Sem a presença do Espírito Santo na Igreja,
não saberíamos quem fora Jesus e desconheceríamos totalmente os seus
ensinamentos. Como diz o Apóstolo Paulo: “Por isso eu declaro a vocês que ninguém, falando sob a ação do Espírito
de Deus, jamais poderá dizer: ‘Maldito Jesus’. E ninguém poderá dizer ‘Jesus é
o Senhor’ a não ser sob a ação do Espírito Santo”. (1Cor 12,3).
A ascensão
de Jesus Cristo ao céu não é o fim de sua presença entre os homens, mas o
começo de uma nova forma de estar no mundo.
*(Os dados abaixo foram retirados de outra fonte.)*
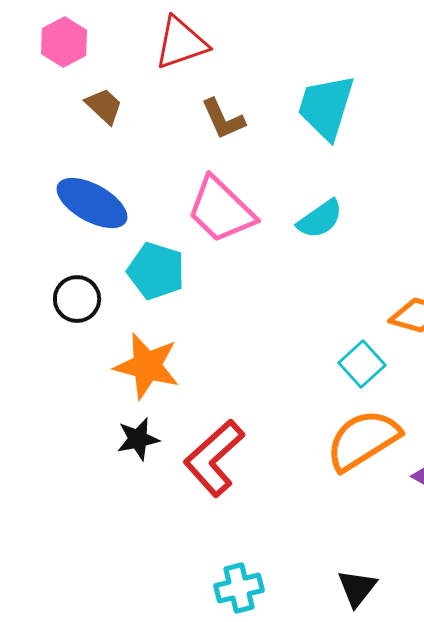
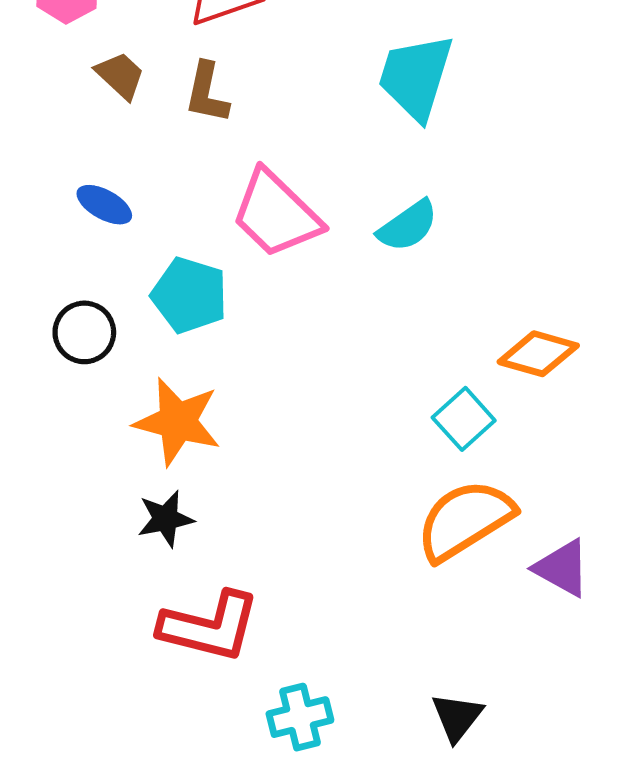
brown L-shape: (223, 119) -> (207, 93), moved, turned 36
blue ellipse: (92, 203) -> (104, 205), size x0.6
red L-shape: (214, 458) -> (209, 627), moved, turned -124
Sua presença acompanha com sinais a
missão evangelizadora de seus discípulos.
A
comunidade pós-pascal necessitou de um tempo para reforçar sua fé periclitante
no Ressuscitado. A Ascensão é o fim da visibilidade terrena de Jesus Cristo e o
início de um novo tipo de sua presença entre nós. Ao ser glorificado, Jesus,
que é uma pessoa divina, é entronizado com todo o poder no céu e na terra: ele,
ressuscitado, é constituído Senhor do universo, Senhor da história, Senhor da
nossa vida.
É isto que
a Escritura e a Tradição e o Magistério querem dizer e como diz Paulo na
segunda leitura ao afirmar que o Pai “manifestou
a sua força em Cristo, quando o ressuscitou dos mortos e o fez sentar-se à
direita nos céus, bem acima de toda a autoridade, poder, potência, soberania ou
qualquer título que se possa mencionar não somente neste mundo, mas ainda no
mundo futuro” (Ef 1,20-21). Jesus está “sentado
à direita de Deus Pai”: ele tem o mesmo poder do Pai, ele recebeu o
senhorio sobre tudo.
É este o
significado da ascensão. Um de nossa raça está inserido na vida da Trindade, um
de nossa raça é Senhor do céu e da terra, um de nossa humanidade é Senhor dos
anjos, um de nossa natureza está no topo de todas as coisas. É o que dirá a
oração após a comunhão da Missa da festividade da Ascensão do Senhor: “Deus eterno e todo-poderoso, que nos
concedeis conviver na terra com as realidades do céu, fazei que nossos corações
se voltem para o alto, onde está junto de vós a nossa humanidade”. (Missal
Romano).
Lucas
exprime esta realidade nos Atos dos Apóstolos afirmando que Jesus “foi
elevado ao céu à vista deles. Uma nuvem o encobriu, de forma que seus olhos não
podiam mais vê-lo”. (At 1,9). Jesus subiu para uma vida superior, para uma
plenitude que não é deste mundo.
Jesus,
agora, está totalmente imerso no mundo de Deus. É este o significado da nuvem
que o encobre. A nuvem é o símbolo do Espírito que, divinizando-o
completamente, coloca-o diretamente no âmbito de Deus Pai. Por isso já não
podemos mais ver Jesus com os olhos da carne.
Mas, a
partida de Jesus não é um afastamento de nós. Ele estará, para sempre, interior
e realmente, presente no coração da Igreja e de cada fiel através da potência
do seu Espírito Santo.
Este é o
mistério que vamos celebrar no próximo domingo, no Pentecostes.
Na glória,
sentado à direita do Pai, Jesus agirá sempre como “Cabeça da Igreja, que é
seu corpo” (Ef
1,22b-23a), vivificando-a, sustentando-a, e conduzindo-a sempre mais a ele, até
que ele venha, conforme a comunidade aclama ao ser dito pelo presidente da
celebração: “Eis o mistério da fé”, e todos respondemos: “Todas as vezes que comemos deste pão e bebemos
deste cálice, anunciamos, Senhor, a vossa morte, enquanto esperamos a vossa
vinda” (Missal
Romano - cf 1Cor 11,27), do mesmo modo que os apóstolos o viram partir.